** Exercise inputs follows **
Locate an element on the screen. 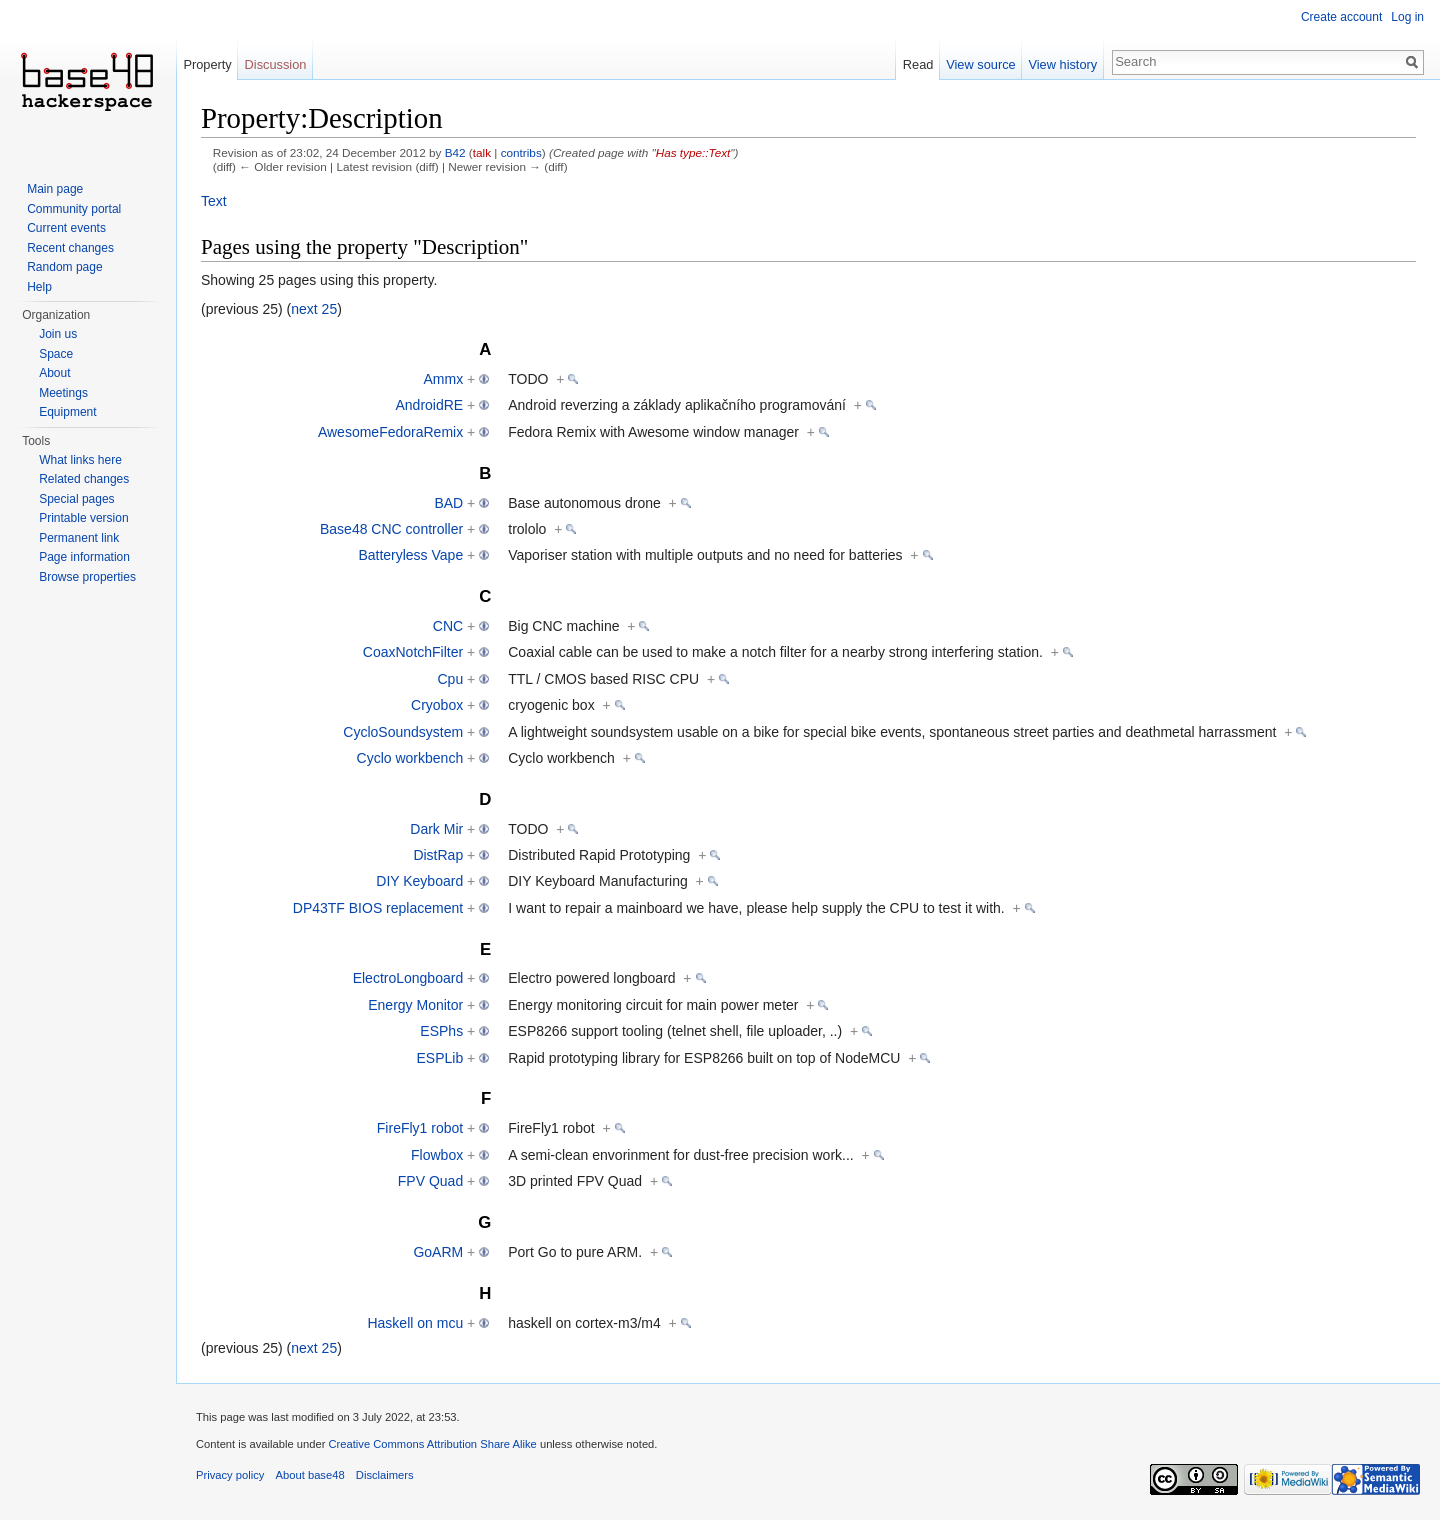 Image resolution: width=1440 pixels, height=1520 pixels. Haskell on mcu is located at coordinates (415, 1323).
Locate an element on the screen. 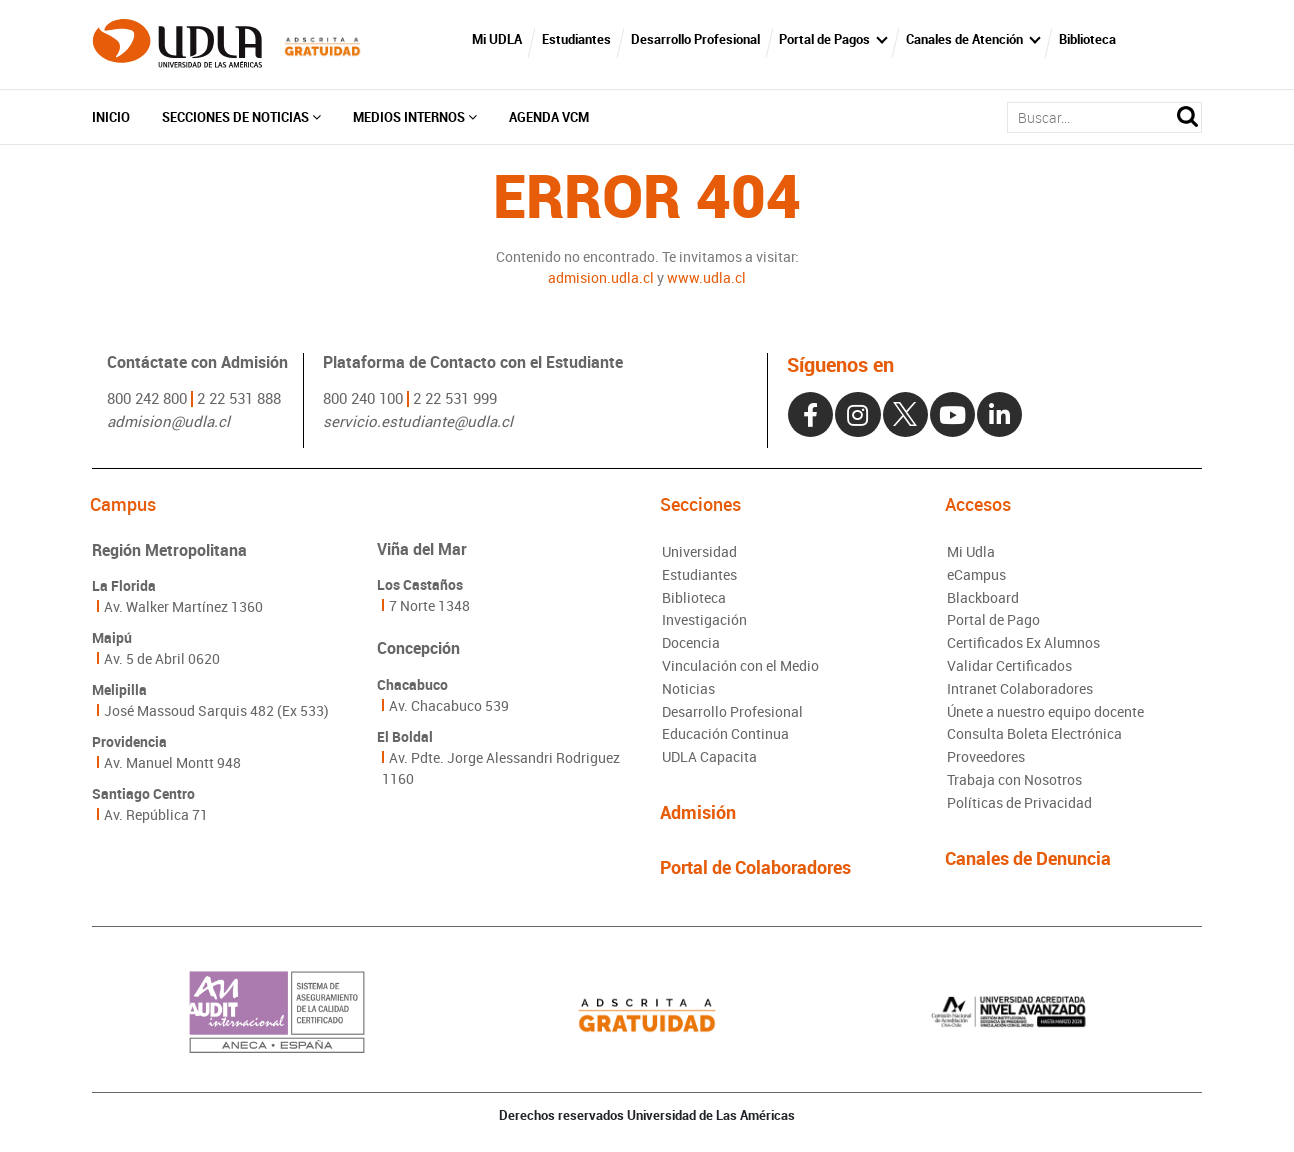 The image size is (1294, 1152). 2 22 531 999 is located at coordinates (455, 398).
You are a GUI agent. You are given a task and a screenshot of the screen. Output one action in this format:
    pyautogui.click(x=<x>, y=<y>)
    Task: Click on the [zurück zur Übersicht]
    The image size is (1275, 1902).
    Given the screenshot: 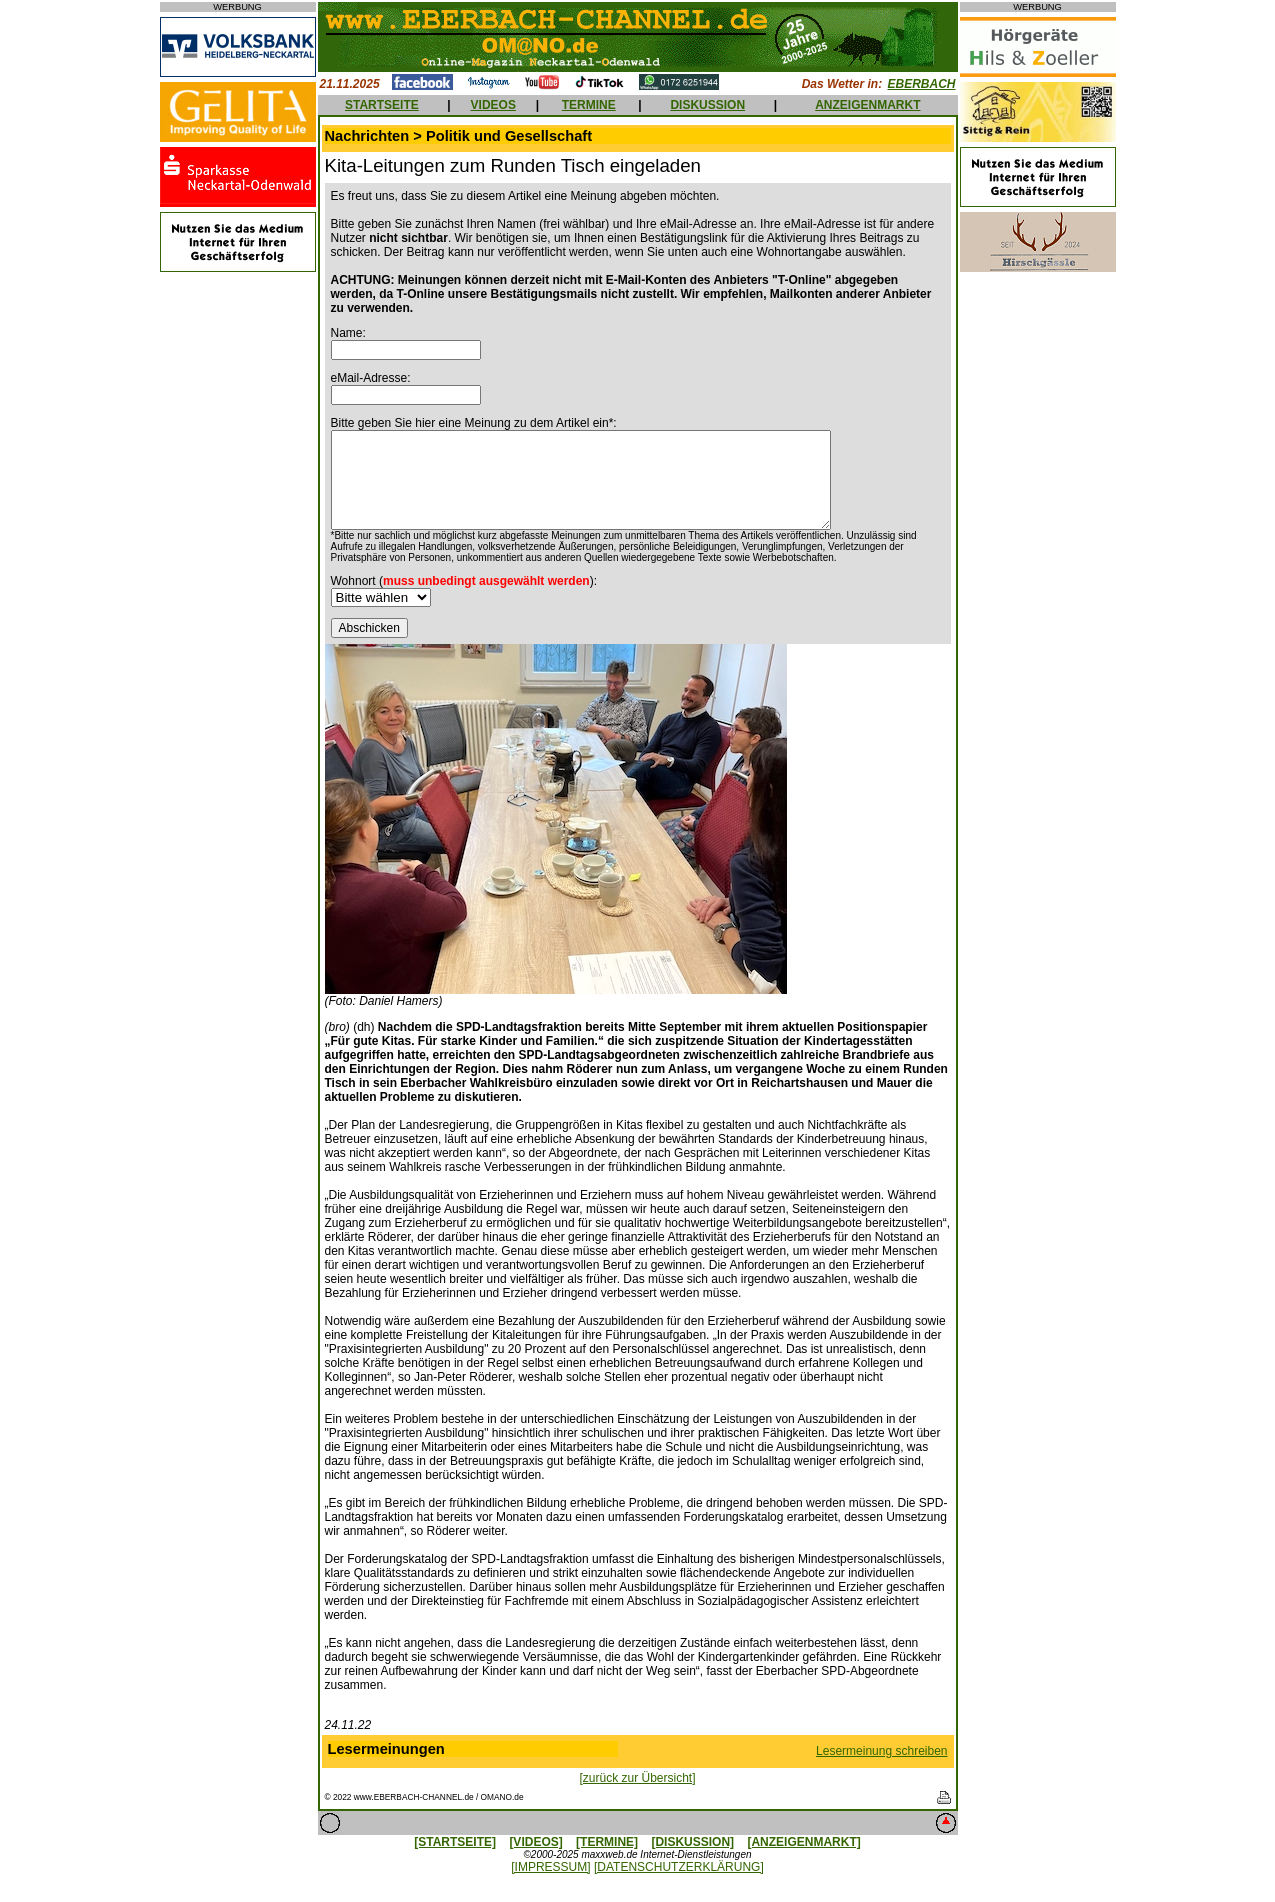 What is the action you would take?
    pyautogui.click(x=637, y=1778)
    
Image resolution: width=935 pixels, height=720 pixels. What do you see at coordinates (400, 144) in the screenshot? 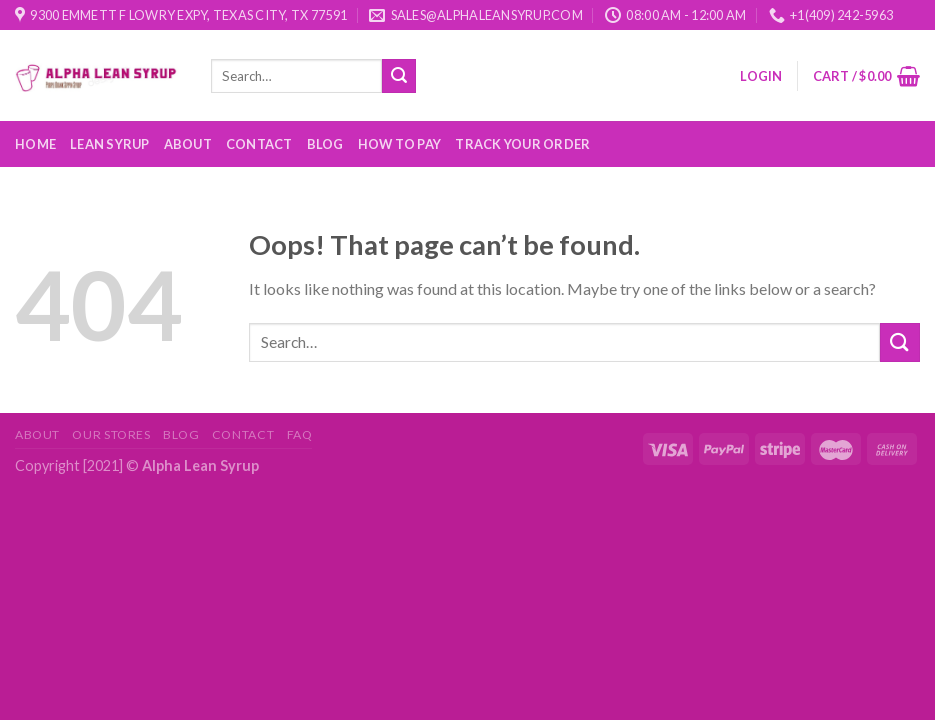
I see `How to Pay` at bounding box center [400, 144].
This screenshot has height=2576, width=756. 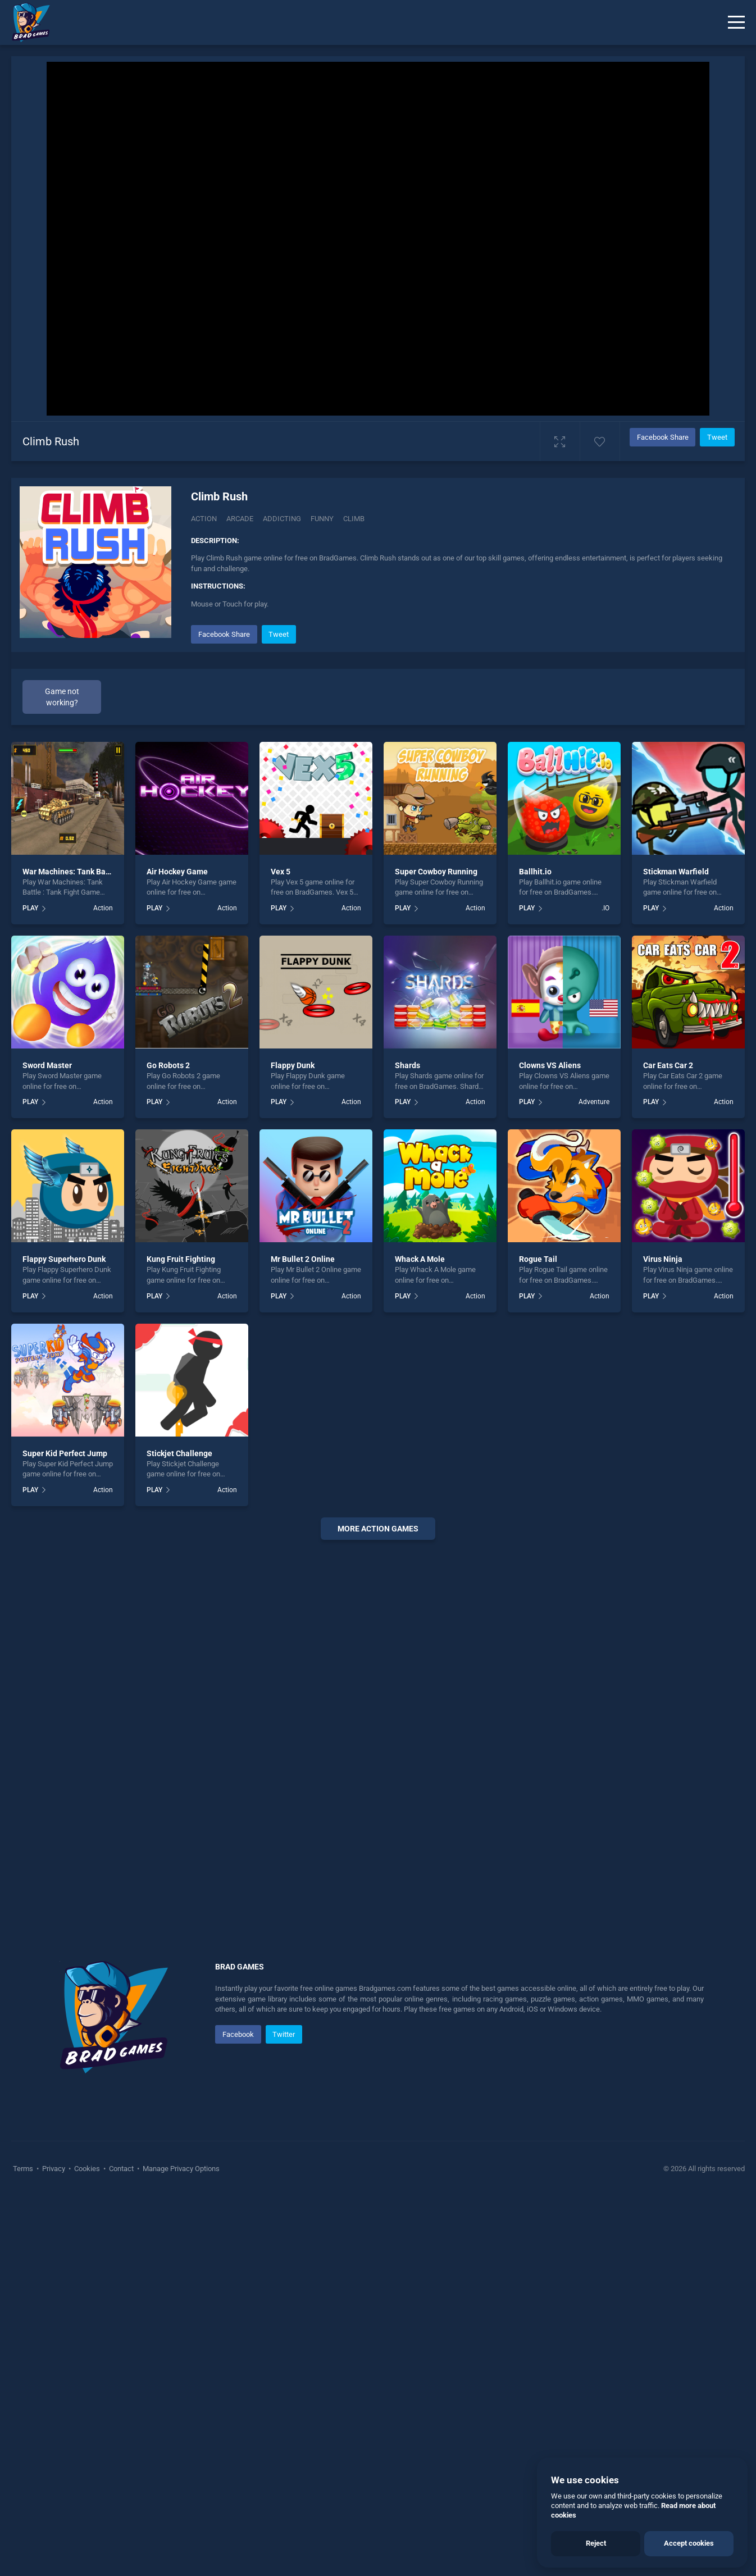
** End of Exercise inputs **
_Assignment_
Leaving every picture out, please copy exactly the lines from the one holding "Image resolution: width=935" through the last line of the listing, both ends included.

_The completed task_
Image resolution: width=935 pixels, height=720 pixels. What do you see at coordinates (400, 144) in the screenshot? 
I see `How to Pay` at bounding box center [400, 144].
This screenshot has height=2576, width=756. 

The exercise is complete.